Darrell Smith, perfectly turned out in a brown Tonik suit, supplied soaring drama that stole the show late on with the Four Seasons’ “The Night”, the Albert Hall’s lighting technicians bathing the ecstatic throng in something approaching a mirror-ball effect. Then came the famous trio of songs with which the DJs at Wigan Casino closed their all-nighters: Dean Parrish’s “I’m on My Way”, Jimmy Radcliffe’s “Long After Tonight Is All Over” and Tobi Legend’s “Time Will Pass You By”, which between them summon all the emotions its audience continues to draw from this music: optimism and determination, but also the layer of aching sadness beneath the euphoria. All the complicated feelings of youth, captured in these seemingly disposable but resolutely enduring songs.

Maconie’s introduction had drawn cheers for his mentions of Manchester’s Twisted Wheel, Blackpool Mecca, Wigan Casino, Stoke’s Golden Torch and Bolton’s Va Va Club.
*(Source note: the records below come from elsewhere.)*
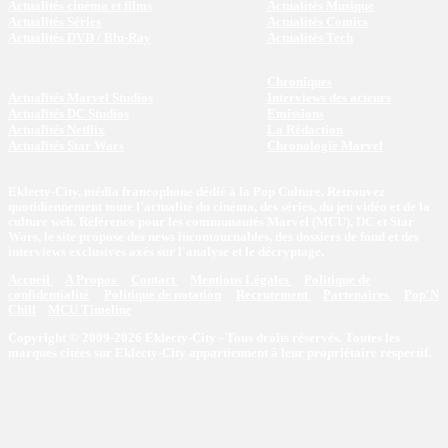
Actualités cinéma et films
Actualités Musique
Actualités Séries
Actualités Comics
Actualités DVD / Blu-Ray
Actualités Tech
Chroniques
Actualités Marvel Studios
Interviews des acteurs
Actualités DC Studios
Emissions
Actualités Netflix
La Rédaction
Actualités Star Wars
Chronologie Marvel
Eklecty-City, média francophone dédié à la Pop Culture. Retrouvez
quotidiennement toute l’actualité du cinéma, des séries, du jeu vidéo et de la
culture web. Référence pour les communautés Marvel (MCU), DC et Star
Wars, le site propose des news incontournables, des dossiers de fond et des
interviews exclusives axés sur l'analyse et le décryptage.
Accueil
A Propos
Contact
Mentions Légales
Politique de
confidentialité
Politique de notation
Recrutement
Partenaires
Pop'N
Chill
MCU Timeline
Copyright © 2009-2026 Eklecty-City - Tous droits réservés. Toutes les
marques citées sur Eklecty-City appartiennent à leur propriétaire respectif.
This was a communal rite, a meeting of the clans, the reunion of a family in an alien setting that turned out to be a home from home. It was something very precious. I can’t begin to tell you how much I enjoyed it.

* You can hear BBC Prom 2: Northern Soul on BBC Sounds for the next 29 days. You can see it on BBC2 on 26 August and hear it again on BBC Radio 6 Music on 9 September.